Las autoridades locales informaron que al menos una persona ha muerto, dos continúan desaparecidas y más de mil 500 residentes permanecen desplazados. Las imágenes difundidas muestran viviendas flotando, caminos convertidos en ríos y la infraestructura eléctrica y de agua colapsada. “Parece que el mar se tragó el pueblo”, relató un habitante de Kipnuk al medio Alaska Public Radio.

El fenómeno meteorológico, alimentado por aguas oceánicas más cálidas, se originó tras la transformación del tifón Halong en una tormenta extratropical, que tocó tierra con vientos superiores a los 120 km/h y lluvias torrenciales. Expertos atribuyen la magnitud del desastre al cambio climático, pues las temperaturas más altas del mar están intensificando los sistemas tropicales que alcanzan el Ártico.
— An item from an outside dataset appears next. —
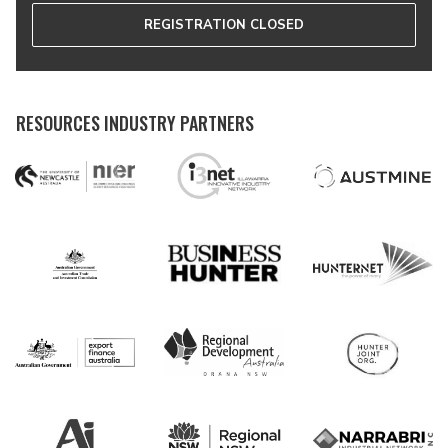
REGISTRATION CLOSED
RESOURCES INDUSTRY PARTNERS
La Guardia Nacional de Alaska y la Guardia Costera de Estados Unidos encabezan un operativo de emergencia descrito como “uno de los puentes aéreos más grandes en la historia del estado”. Más de 300 personas fueron evacuadas hacia Anchorage en la primera fase, mientras otras 1,200 se refugian en escuelas y centros comunitarios sin servicios básicos. En el Alaska Airlines Center se ha instalado un albergue temporal con apoyo federal.
El gobierno estatal ha declarado emergencia en la región del delta Yukon-Kuskokwim, y advirtió que cientos de viviendas podrían ser inhabitables antes del invierno, cuando las temperaturas desciendan a niveles bajo cero. Los esfuerzos se concentran ahora en restablecer comunicaciones y enviar suministros médicos y alimentos a las comunidades más aisladas.
De acuerdo con los meteorólogos, el evento refuerza la preocupación por la vulnerabilidad de Alaska ante tormentas extremas impulsadas por el calentamiento global. Mientras tanto, la población afectada enfrenta un panorama incierto: sin electricidad, con carreteras destruidas y el temor de que el mar vuelva a reclamar lo que el hielo había protegido durante siglos.